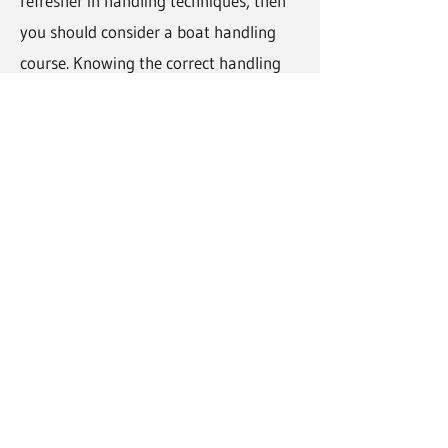
refresher in handling techniques, then
you should consider a boat handling
course. Knowing the correct handling
procedures and techniques means that
you and any potential passengers are
safe at all times.
How much does a boat handing
training course cost?
The price of a boat handling course will
vary depending on your own
experience, the number of topics to be
covered, the type of vessel, etc. For
pricing details and further information
please contact Noel and Killybegs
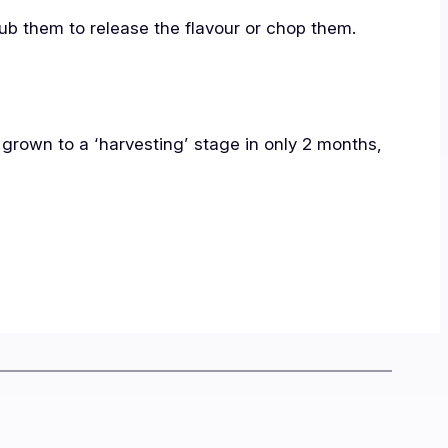
rub them to release the flavour or chop them.
 grown to a ‘harvesting’ stage in only 2 months,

☆ ☆ ☆ ☆ ☆ ☆ ☆

■ **Work instruction**
The whole listing should be restated word for word, with no pictures.

■ **Response for this exercise**
refresher in handling techniques, then
you should consider a boat handling
course. Knowing the correct handling
procedures and techniques means that
you and any potential passengers are
safe at all times.
How much does a boat handing
training course cost?
The price of a boat handling course will
vary depending on your own
experience, the number of topics to be
covered, the type of vessel, etc. For
pricing details and further information
please contact Noel and Killybegs
rub them to release the flavour or chop them.
 grown to a ‘harvesting’ stage in only 2 months,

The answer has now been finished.